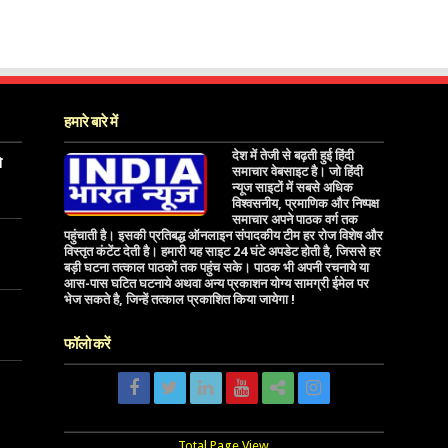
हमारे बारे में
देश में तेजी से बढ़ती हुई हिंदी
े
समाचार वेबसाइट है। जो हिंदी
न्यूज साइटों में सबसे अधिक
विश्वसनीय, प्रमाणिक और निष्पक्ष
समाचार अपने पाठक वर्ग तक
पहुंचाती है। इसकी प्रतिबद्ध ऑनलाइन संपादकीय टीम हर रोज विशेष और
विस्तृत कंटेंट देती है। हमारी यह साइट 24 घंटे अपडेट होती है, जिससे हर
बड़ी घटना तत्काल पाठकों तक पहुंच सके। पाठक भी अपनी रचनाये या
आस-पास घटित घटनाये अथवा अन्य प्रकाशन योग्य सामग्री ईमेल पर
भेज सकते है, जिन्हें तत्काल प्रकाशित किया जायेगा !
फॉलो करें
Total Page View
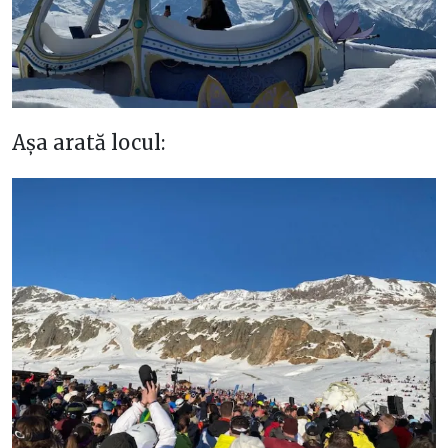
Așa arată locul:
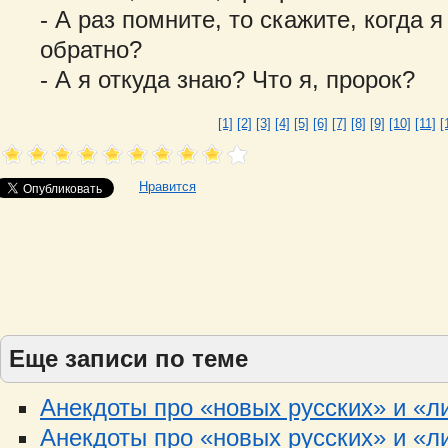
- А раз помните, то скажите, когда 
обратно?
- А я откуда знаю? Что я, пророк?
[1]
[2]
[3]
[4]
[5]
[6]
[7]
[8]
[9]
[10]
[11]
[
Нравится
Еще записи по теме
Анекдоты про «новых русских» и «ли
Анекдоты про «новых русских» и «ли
==
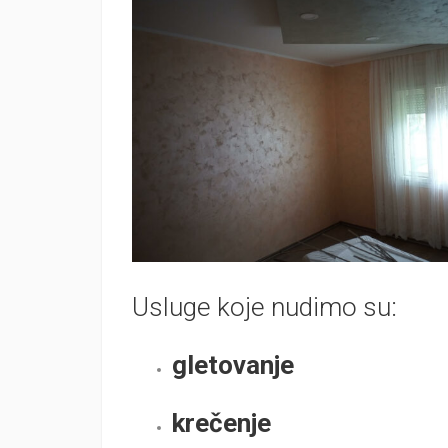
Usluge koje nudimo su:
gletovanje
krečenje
...
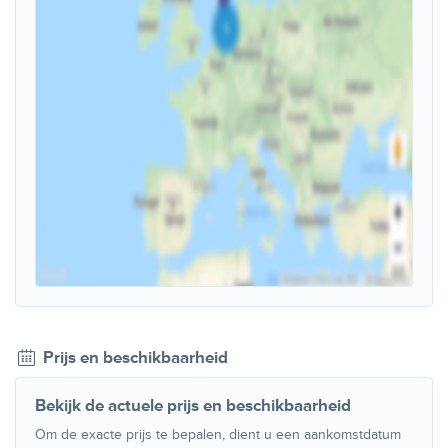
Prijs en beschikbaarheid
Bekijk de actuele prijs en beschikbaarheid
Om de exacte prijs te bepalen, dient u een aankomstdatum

Activity
Between and including the line above that contains "हमारे बारे में" and the line that contains "- А раз помните, то скажите, когда", restate every line word for word. Pictures stay out.

Exercise answer
हमारे बारे में
देश में तेजी से बढ़ती हुई हिंदी
े
समाचार वेबसाइट है। जो हिंदी
न्यूज साइटों में सबसे अधिक
विश्वसनीय, प्रमाणिक और निष्पक्ष
समाचार अपने पाठक वर्ग तक
पहुंचाती है। इसकी प्रतिबद्ध ऑनलाइन संपादकीय टीम हर रोज विशेष और
विस्तृत कंटेंट देती है। हमारी यह साइट 24 घंटे अपडेट होती है, जिससे हर
बड़ी घटना तत्काल पाठकों तक पहुंच सके। पाठक भी अपनी रचनाये या
आस-पास घटित घटनाये अथवा अन्य प्रकाशन योग्य सामग्री ईमेल पर
भेज सकते है, जिन्हें तत्काल प्रकाशित किया जायेगा !
फॉलो करें
Total Page View
Așa arată locul:
- А раз помните, то скажите, когда 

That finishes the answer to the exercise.